Direct Dose Correction and Auto-Segmentation on CBCT for Adaptive Radiotherapy with Uncertainty Quantification
Abstract
Purpose
CBCT is essential for daily anatomy assessment in ART, but artifacts and unstable HUs impair dose accuracy, and existing corrections or sCT add uncertainties.
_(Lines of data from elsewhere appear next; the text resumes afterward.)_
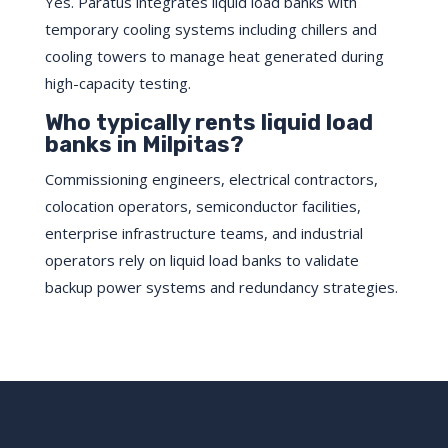
Yes. Paratus integrates liquid load banks with
temporary cooling systems including chillers and
cooling towers to manage heat generated during
high-capacity testing.
Who typically rents liquid load
banks in Milpitas?
Commissioning engineers, electrical contractors,
colocation operators, semiconductor facilities,
enterprise infrastructure teams, and industrial
operators rely on liquid load banks to validate
backup power systems and redundancy strategies.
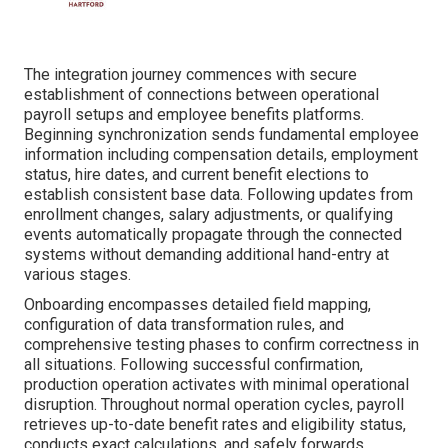
The integration journey commences with secure
establishment of connections between operational
payroll setups and employee benefits platforms.
Beginning synchronization sends fundamental employee
information including compensation details, employment
status, hire dates, and current benefit elections to
establish consistent base data. Following updates from
enrollment changes, salary adjustments, or qualifying
events automatically propagate through the connected
systems without demanding additional hand-entry at
various stages.
Onboarding encompasses detailed field mapping,
configuration of data transformation rules, and
comprehensive testing phases to confirm correctness in
all situations. Following successful confirmation,
production operation activates with minimal operational
disruption. Throughout normal operation cycles, payroll
retrieves up-to-date benefit rates and eligibility status,
conducts exact calculations, and safely forwards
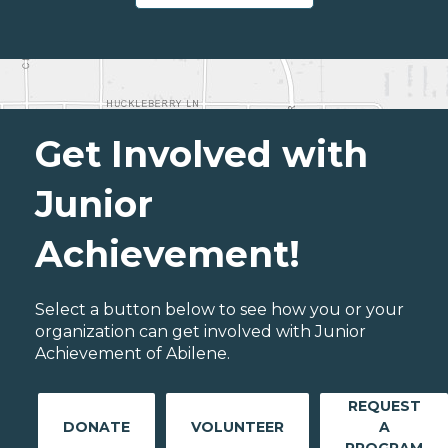
Get Involved with
Junior
Achievement!
Select a button below to see how you or your
organization can get involved with Junior
Achievement of Abilene.
REQUEST
DONATE
VOLUNTEER
A
PROGRAM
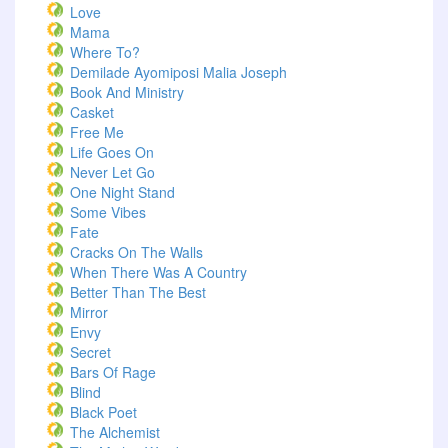
Love
Mama
Where To?
Demilade Ayomiposi Malia Joseph
Book And Ministry
Casket
Free Me
Life Goes On
Never Let Go
One Night Stand
Some Vibes
Fate
Cracks On The Walls
When There Was A Country
Better Than The Best
Mirror
Envy
Secret
Bars Of Rage
Blind
Black Poet
The Alchemist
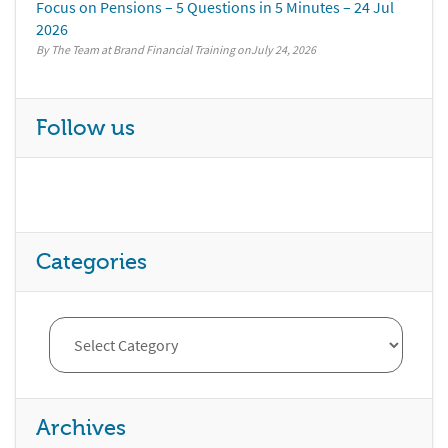
Focus on Pensions – 5 Questions in 5 Minutes – 24 Jul
2026
By The Team at Brand Financial Training
July 24, 2026
Follow us
Categories
Archives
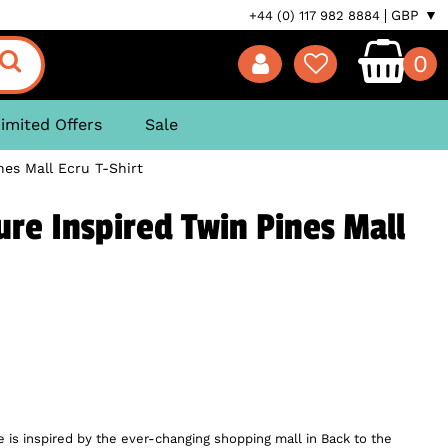
GBP ▼
+44 (0) 117 982 8884
0
imited Offers
Sale
nes Mall Ecru T-Shirt
ure Inspired Twin Pines Mall
 is inspired by the ever-changing shopping mall in Back to the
This study introduces a unified framework for direct CBCT dose correction and DIR-based auto-segmentation with integrated uncertainty quantification to enable robust ART.
Methods
We proposed an integrated pipeline comprising: (i) three deep learning dose correction models i.e. Dose Adapt CycleGAN (DAC-GAN), Deformable Registration guided Dose GAN (DD-GAN), and Relighting Dose Domain Adaptation Network (RLD-DAN), trained on 98 nasopharyngeal cancer patients to correct CBCT dose to planning CT (pCT) dose; and (ii) two DIR based auto-segmentation networks; Registration guided Segmentation Network (RegSegNet) and Adversarially Regularized Registration guided Segmentation Network (AdvRegSeg) trained on 105 patients to propagate target and OARs onto CBCT. We evaluated performance using voxel-wise image quality metrics, DVH-based dose endpoints, and segmentation metrics. Epistemic uncertainty was estimated using Monte Carlo dropout.
Results
DD-GAN showed the best voxel-level dose agreement (MAE 0.0113) and target coverage (GTV D95: −0.43 Gy; D98: −0.50 Gy), with <1% RMSD versus uncorrected CBCT dose and other models. RLD-DAN achieved the highest structural similarity (SSIM 0.974) and better OAR sparing, with predicted V30 of 33.08 ± 1.92% (right parotid) and 26.68 ± 2.20% (left parotid. For auto-segmentation, RegSegNet provided higher contour accuracy (GTV DSC 0.871 ± 0.053; CTV1 DSC 0.912 ± 0.024) and lower epistemic uncertainty than AdvRegSeg. Monte Carlo dropout supported confidence-aware review by highlighting uncertain regions .
Conclusion
This study demonstrates a practical, end to end framework for dose domain direct CBCT dose correction combined with DIR auto-segmentation, augmented by model uncertainty quantification to support safer adaptive decision making. DD-GAN is best suited for target doses, while RLD-DAN provides more reliable OAR dose behavior together motivating future hybrid/ensemble strategies.